MorkTheFiddle wrote:Foxpro 53.0 (32-bit) on 64-bit Windows 10 connects to LLORG without a problem.
On the same machine, Chrome and Opera get hijacked to
https://www.yourcareevery!!!!!!!!!!!where.com/. I put in the exclamation points in case anyone clicks accidentally on this link. It is almost certainly a bad neighborhood.
On my iPod iOs version 10.2.1, the Safari browser is also hijacked to the site just given above.
Hmm, is it possible that your DNS was still pointing at the old, hacked site from last week, or something strange like that?
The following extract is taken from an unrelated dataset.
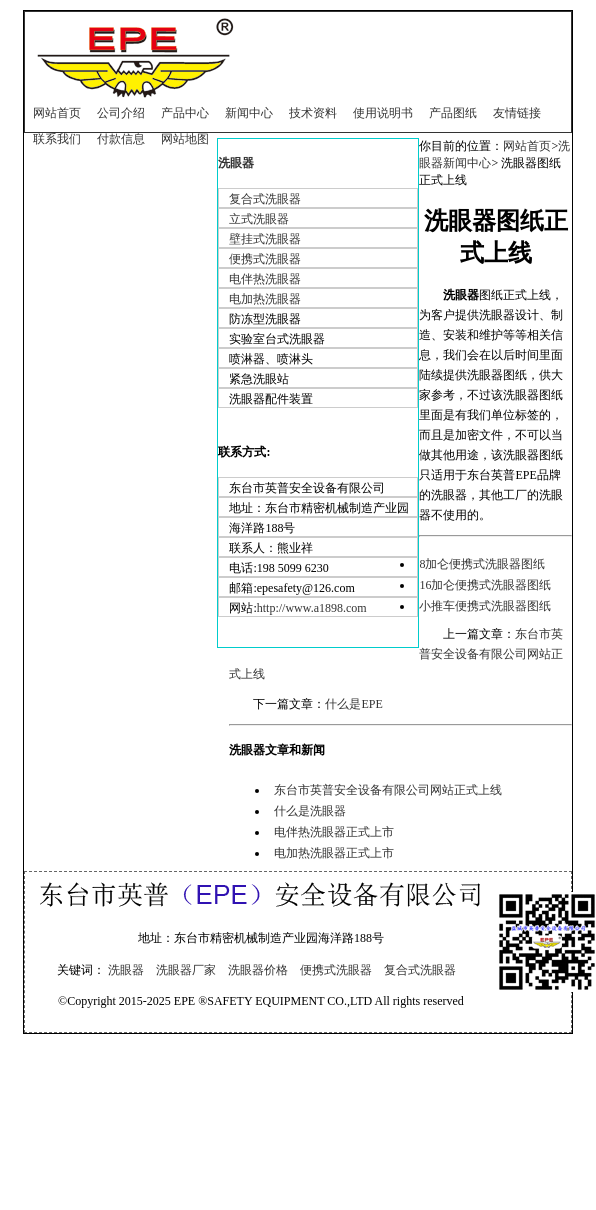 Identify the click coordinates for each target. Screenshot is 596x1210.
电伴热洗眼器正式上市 (334, 832)
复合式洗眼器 (265, 199)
I swear, our DNS cache timeouts are set to only
5 minutes, and I'm still seeing cases where people are getting the old DNS data several days after the fact. (This is not new. There are a lot of ISPs with broken DNS servers.)
I looked at all the source code for the new site, and there's no obvious reference to the site you mention. We rebuilt the site from known-clean source code, and we didn't take any code from the hacked machine at all. The new machine has all OS security patches applied daily, and I can literally destroy the server, replace it with a fresh one, and have the site back up in under 5 minutes. This doesn't mean that nobody compromised the new server in the last 24 hours, but it's probably unlikely.
One other possibility is that your ISP (or somebody else in charge of your Internet connection) is
injecting advertising into the sites you browse. And some advertising networks
will serve up ads that redirect you away from the site you're browsing. This is an evil possibility, but it actually happens on occasion. The only solution for it is for us to use HTTPS and encrypt this website, which is on our TODO list.
Can anybody else confirm what MorkTheFiddle is seeing? If we can figure who's infected, it might help narrow down what's causing it.